------ WORKING DATA ------
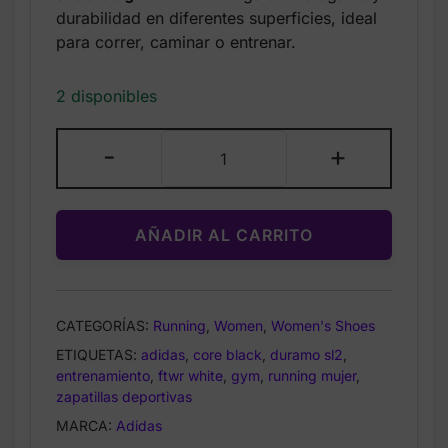
durabilidad en diferentes superficies, ideal
para correr, caminar o entrenar.
2 disponibles
adidas
-
+
–
Zapatillas
Duramo
AÑADIR AL CARRITO
SL2
para
Mujer
–
CATEGORÍAS:
Running
,
Women
,
Women's Shoes
Negro
ETIQUETAS:
adidas
,
core black
,
duramo sl2
,
/
entrenamiento
,
ftwr white
,
gym
,
running mujer
,
Core
zapatillas deportivas
Black
MARCA:
Adidas
/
------
WHAT YOU ARE ASKED TO DO: Please show the lines in the entries above that hold the string "para".

RESPONSE AREA:
para correr, caminar o entrenar.
para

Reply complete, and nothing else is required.